With no room at the inn, some connections (a rider was the managers brother) led us to the New Haven Coliseum. The riders were bussed, the bikes loaded onto trucks, and 3,000 odd camped out on every available flat surface at the arena. (some decided to stay in boston, and drive down the next day, I wound up under the nosebleed seats)
Friday it was clear, but windy. The riders did about 30 miles on a winding route between new haven and bridgeport. About the only truly unusual "repair" I got was removing one of the gear truck padlocks. Since Seaside park (our original campsite) became underseaside park during the storm and was still a bit soggy, we stayed at nearby high schools. As usual we had to remind them to deliver our generator. Mostly routine stuff, one rider had the grace to break an easy to change spoke. (traditional broken spoke will be one on the rear wheel under the gear cluster, so you have to take all that apart to fix it). I had a little time before riders showed, so I spent some of it rigging a new front derailer rig on frankenbike. (used one of the new-fangled clamps under the bottom bracket sorts, so I could tweak its angle relative to the chain.)
Saturday was the first "normal" day of riding. I was shaken awake (per
plan) at 4 am. The shower truck I chose was the one that didn't have any
hot water (I was truly AWAKE after that). (they have tractor-trailer trucks
fitted with showers. When not used for the ride, they are out west serving
the forest fire fighting crews). Got my breakfast, gave people their assignments,
jump started the generator (its battery was dead, I think I really understand
irony now...) so the camp crew could see to fix things. Got my assistant,
and was off for the first "pit stop". (we have to get the trucks on the
road ahead of the riders, or
wait half an hour for them to pass thru the only exit before we can get out.)

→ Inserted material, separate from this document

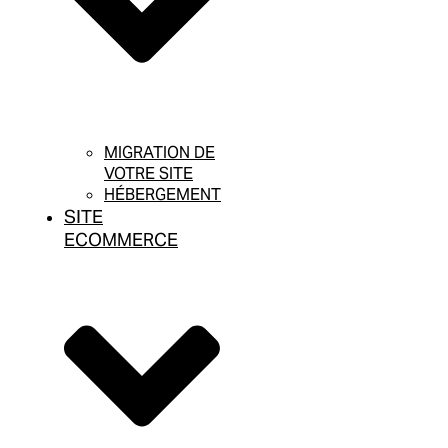
MIGRATION DE
VOTRE SITE
HÉBERGEMENT
SITE
ECOMMERCE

Pit crews often are in fairly silly costume. I started at one that was a belated mardi-gras. They gave me beads, and a lacy mask to wear. (I am wearing them at the office today). At other of the stops, we had our share of drag queens, staff with external undergarments, and one "Klinger" lookalike in a french maid's uniform, two day beard and army boots. (dainty tray with cups of blue gatorade, offering "Smurf Piss" to all around him).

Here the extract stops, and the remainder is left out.